PROJECT SUMMARY Energy supply to the ear is critical for hearing function since the ear is one of the highest energy consuming organs. Insufficient energy can result from insufficient blood flow to the cochlea contributing to a wide range of clinical hearing disorders such as loud sound-induced hearing loss, hearing loss related to ageing, and sudden deafness, which can largely impact the quality of human life by causing individual communication problems and social isolation. We believe that success in repair and regeneration of hearing function following loss of sensory cells requires parallel restoration or maintenance of an efficient blood supply. The proposed research is part of a longer range study on the role of pericytes in the physiology of the cochlea, but is specifically focused on the pericyte pathology that occurs in loud sound-induced lateral wall microcirculatory dysfunction. Pericytes are multipotent mesenchymal-like cells and are primarily located on microvessels. Normal function of pericytes is vital for blood flow regulation, vascular integrity, angiogenesis and tissue fibrogenesis. Pericyte pathology is profoundly associated with many organ diseases such as brain stroke, heart infarction, and retinal failure. Therapeutic targeting of pericytes has been considered a novel treatment for many of those clinical diseases. Cochlear pericytes are extremely vulnerable and sensitive to damage, but are critical for regulation of cochlear blood flow and maintaining tightness of the blood-labyrinth barrier in the stria vascularis. More specifically they are highly responsive to stress such as acoustic trauma. Upon exposure to loud sound, cochlear pericytes undergo striking changes in their biological properties, but the molecular mechanisms that underline those changes have not yet been studied. In this five year proposal, we will determine what molecular signals lead to loud sound-induced pericyte migration away from the capillaries and their phenotype changes. We will also determine whether transplantation of fresh pericytes such as neo-pericytes (derived from neonatal mice) to noise-damaged cochlea can repair loud sound-damaged microvessels and restore vascular function. The success of each aim will inevitably lead to the development of new protective and restorative therapies for a normal blood flow to cochlea― the critical foundation of hearing preservation or/and restoration.

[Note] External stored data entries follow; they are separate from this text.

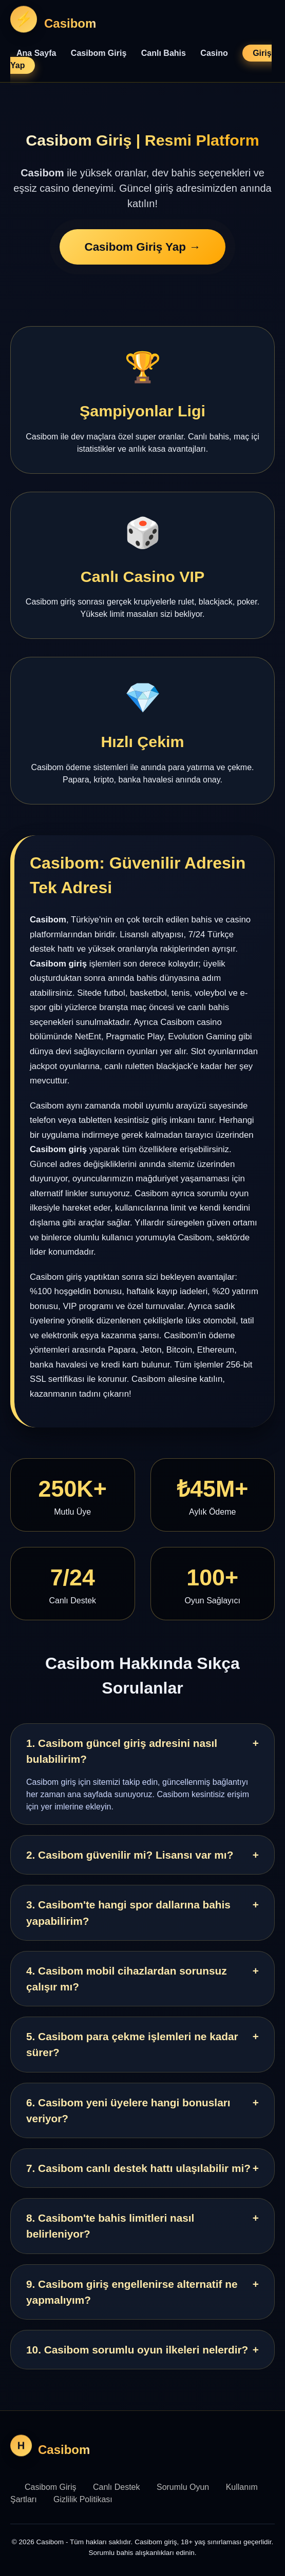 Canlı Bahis (163, 53)
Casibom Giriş (98, 53)
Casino (213, 53)
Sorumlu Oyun (183, 2487)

项目摘要 对耳朵的能量供应对于听力功能是至关重要的，因为耳朵是最高能量消耗之一。 机关能量不足可能是由于流向耳蜗的血流不足而导致的，从而导致各种各样的疾病。 临床听力障碍，如响亮的声音引起的听力损失，与衰老有关的听力损失，以及突发性听力损失。 耳聋，会导致个人沟通问题，从而在很大程度上影响人类的生活质量 和社会孤立。我们相信，在听力损失后， 感觉细胞需要平行恢复或维持有效的血液供应。拟议研究 这是一项关于周细胞在耳蜗生理学中作用的长期研究的一部分，但具体来说， 集中在周细胞病理发生在响亮的声音引起的侧壁微循环功能障碍。 周细胞是多能间充质样细胞，主要位于微血管上。正常功能 周细胞对于血流调节、血管完整性、血管生成和组织纤维形成至关重要。周细胞 病理学与许多器官疾病如脑中风、心脏梗塞和视网膜病变密切相关。 失败周细胞的治疗性靶向已经被认为是许多那些临床病症的新治疗方法。 疾病皮质周细胞对损伤极其脆弱和敏感，但对于调节至关重要 耳蜗血流量和维持血管纹中血迷路屏障的紧密性。更 特别地，它们对应力如声损伤高度敏感。一旦暴露在巨大的声音中， 耳蜗周细胞的生物学特性发生了显著的变化，但 强调这些变化尚未得到研究。在这个五年计划中，我们将确定 分子信号导致高声诱导的周细胞迁移远离毛细血管及其表型 变化我们还将确定是否移植新鲜周细胞，如新生周细胞（来源于 新生小鼠）对噪声损伤耳蜗的作用可以修复高声损伤的微血管， 功能每个目标的成功将不可避免地导致新的保护性和恢复性的发展。 耳蜗血流正常的治疗-听力保护或/和恢复的关键基础。